Their management doesn’t like Noam Chomsky. I do.”

“When I’ve had my coffee, I’ll ask who he is,” he said. “I know there’s no point trying to talk you out of—”

“None,” I said.

“I was going to suggest that I—”

“No.”

“—walk in with you.”

I grabbed the newspaper and read
Dilbert.

“You get like this when you’re nervous,” he said.

I looked up from the comics. “Astute,” I said. “I’d be a damn fool to not be nervous.”

“Why do you keep doing stuff like this? Let me do my job.”

I slapped down the comics. “When Zrbny reenters the system, the behavioral entrepreneurs with their questionnaires will be the only people who get to talk to him. Then there will be a spate of books, and a herd of former FBI something-or-others will hit the talk show circuit. They won’t know shit about Felix Zrbny, but they’ll toss labels like rice at a wedding, coin clever descriptive phrases, and borrow money against their royalty
checks. You will be as locked out as everyone else while the public is led to believe crap that is more the product of a theorist’s ego than it is of Zrbny’s psyche.” I leaned across the table. “Ray, haven’t we had this discussion before?”

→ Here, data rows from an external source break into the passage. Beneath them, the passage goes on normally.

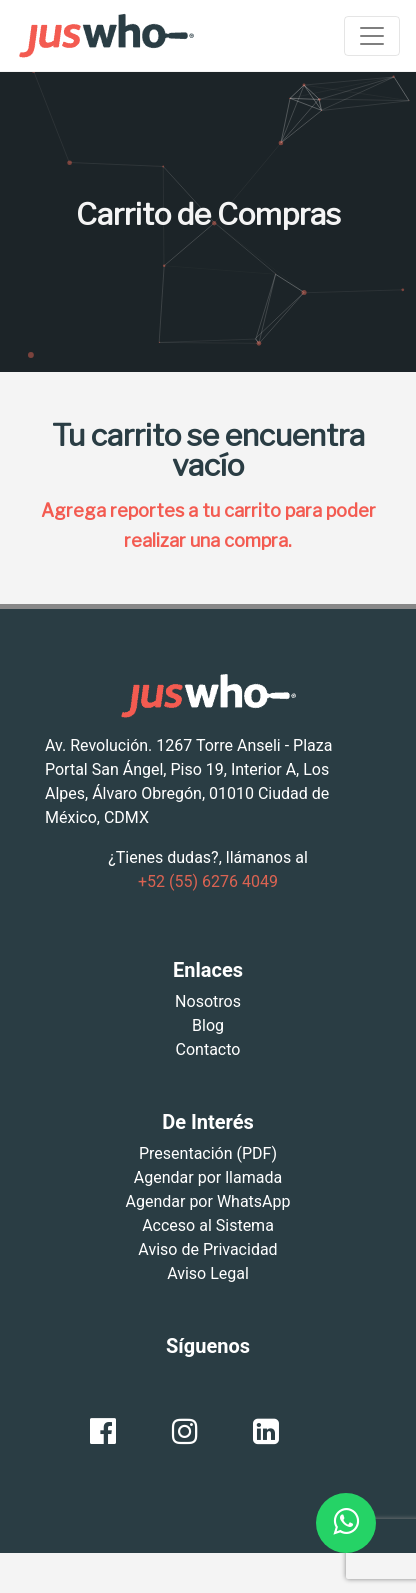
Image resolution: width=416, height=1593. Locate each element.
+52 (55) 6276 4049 (208, 881)
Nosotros (208, 1001)
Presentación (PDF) (208, 1153)
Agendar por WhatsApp (208, 1201)
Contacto (208, 1049)
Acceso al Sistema (208, 1225)
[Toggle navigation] (372, 36)
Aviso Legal (208, 1273)
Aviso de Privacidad (207, 1249)
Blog (208, 1025)
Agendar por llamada (208, 1177)
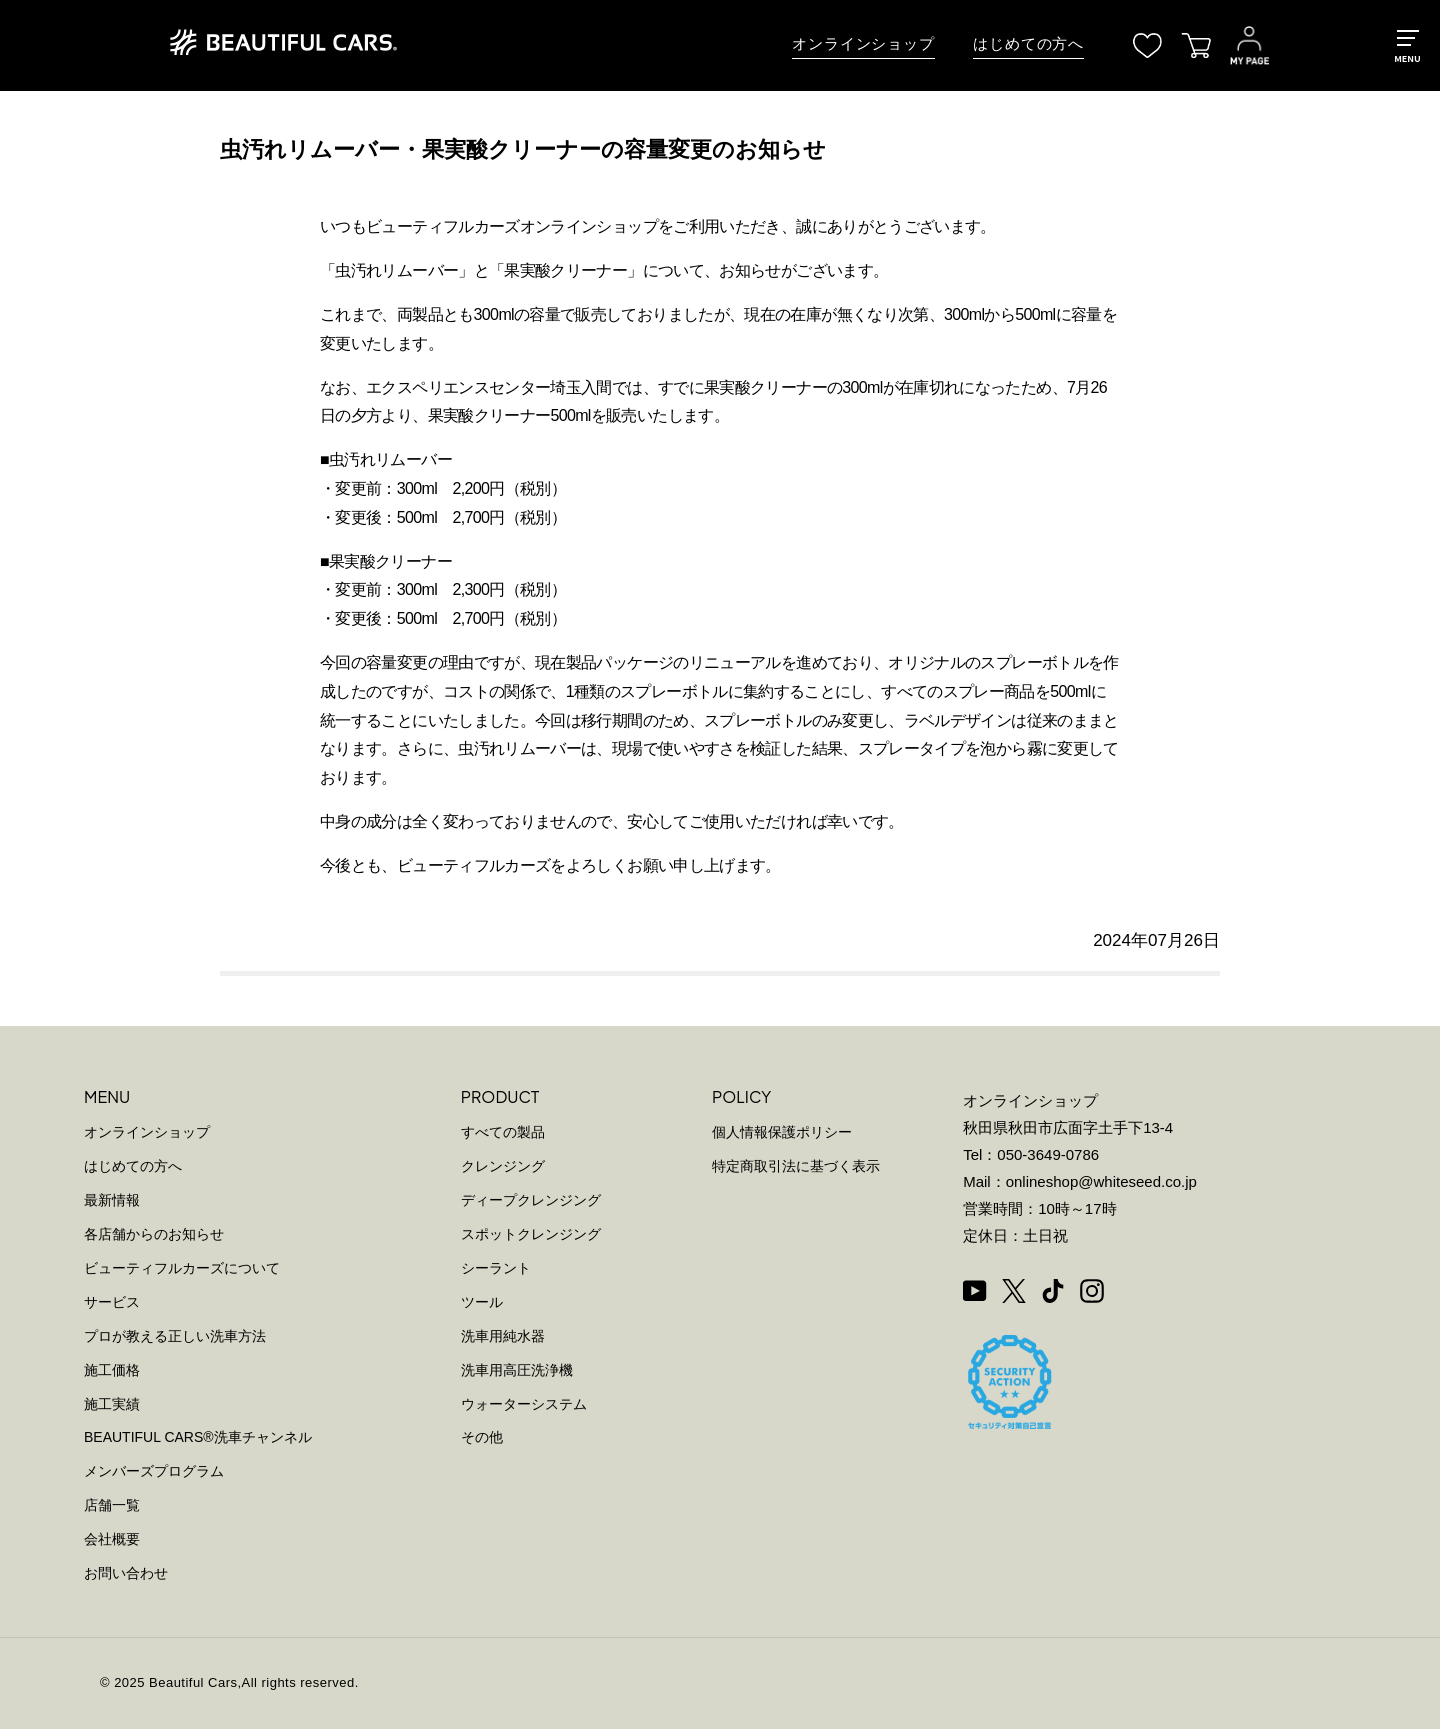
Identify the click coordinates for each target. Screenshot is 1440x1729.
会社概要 (112, 1539)
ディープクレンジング (531, 1200)
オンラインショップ (863, 44)
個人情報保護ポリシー (782, 1132)
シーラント (496, 1268)
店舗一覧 (112, 1505)
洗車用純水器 (503, 1336)
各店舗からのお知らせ (154, 1234)
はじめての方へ (1028, 44)
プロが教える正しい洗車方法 (175, 1336)
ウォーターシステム (524, 1404)
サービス (112, 1302)
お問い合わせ (126, 1573)
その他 (482, 1437)
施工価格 (112, 1370)
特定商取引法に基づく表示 (796, 1166)
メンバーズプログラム (154, 1471)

“Twenty-five years ago,” he said with a wry smile. “In your kitchen.”

WHILE BLITHELY WALTZING THROUGH MY
conversation with Bolton, I had managed to distance any sense of the reality of what my morning entailed. But as I emerged from the subway at the corner of Arlington and Boylston Streets, that reality hit me like an eighteen-wheeler.

I walked to meet a killer, alone, on a park bench in the Boston Public Garden. No swan boats; no cops for a half hour. Before panic got its foothold, I told myself that if Felix Zrbny wanted me dead, I would be dead. He had held a gun on me twice, and one of those times for nearly three hours.

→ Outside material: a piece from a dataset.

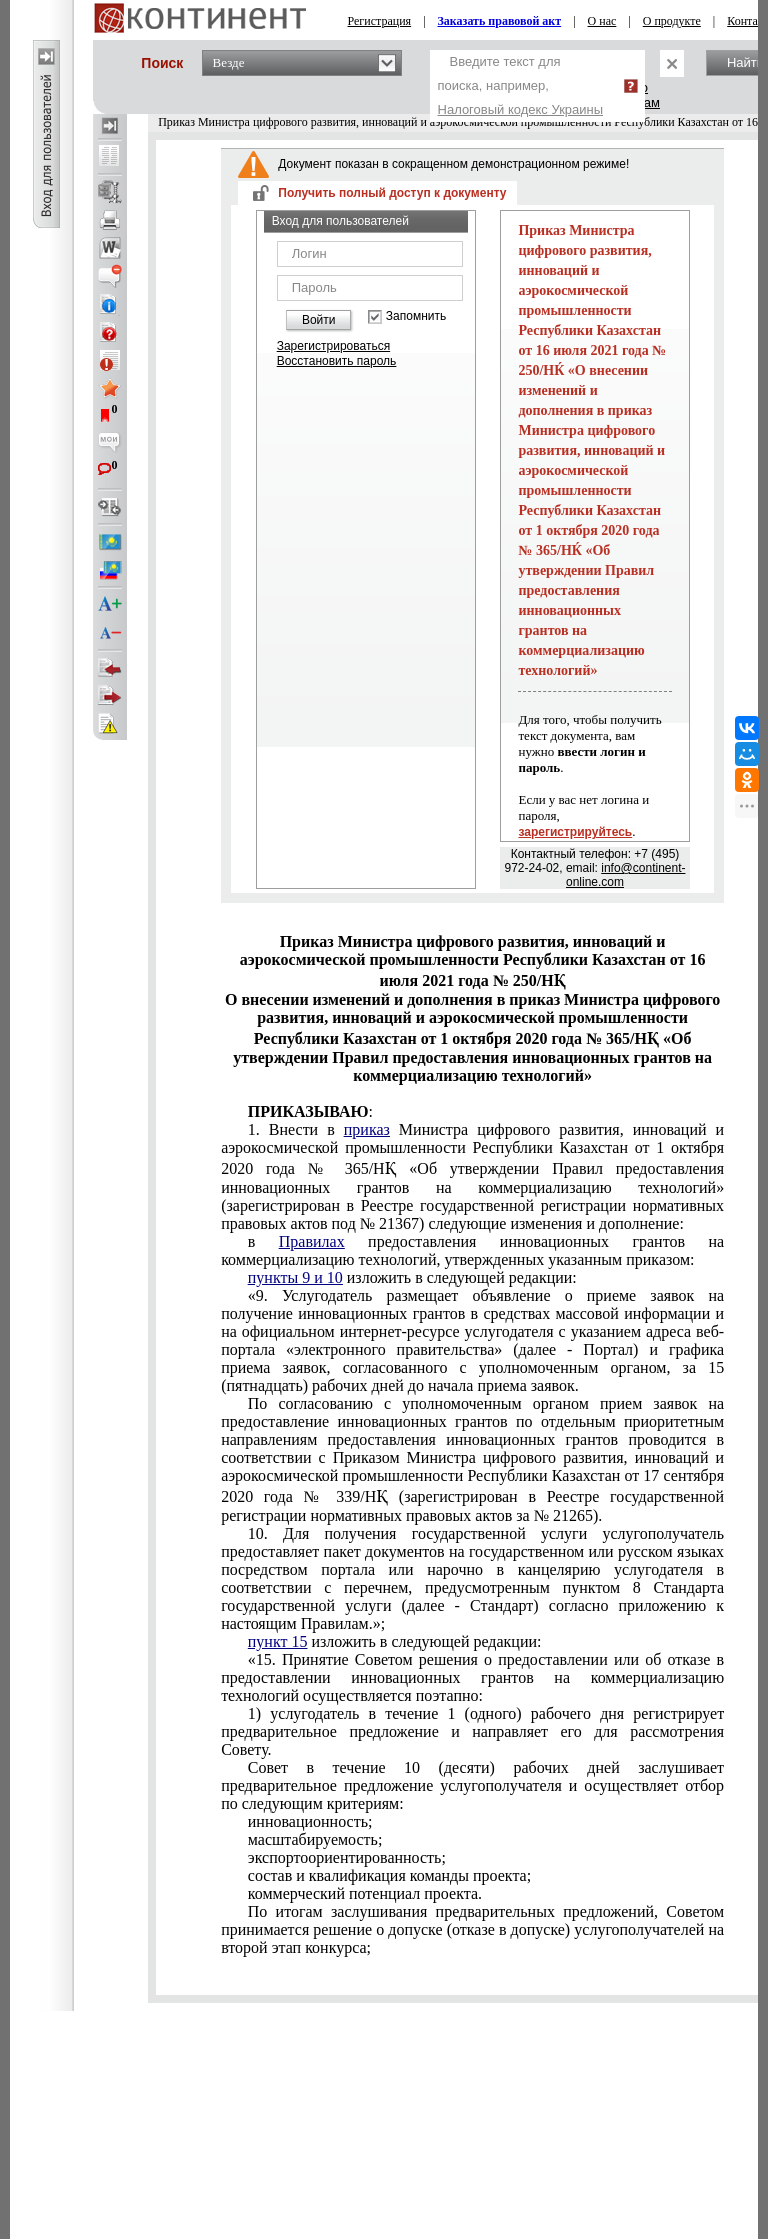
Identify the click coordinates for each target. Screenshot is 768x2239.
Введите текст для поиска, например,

Whenever I think about dying, I am comforted by the notion that there is nothing beyond life. I don’t want to deal with clouds and harps and angels, or demons and fires and pitchforks. I much prefer to simply hop on the Oblivion Express and have done with it.

Also, despite Zrbny’s gift of Fremont’s head, I did not think he had summoned me to practice his precision anatomical work.

Perhaps Zrbny could not help himself. Maybe he knew that, and maybe there were enough circuits still clicking upstairs for him to realize that he had arrived at the end of the line. He had created a stir that would remain in the media for weeks, certain to be followed by a televised trial on BTT.

The city slowly returned to life. Trucks spewed diesel fumes. Automobile traffic strained more than usual to stop at lights. Cars slid into intersections, creating more than the customary din of bumper crunches.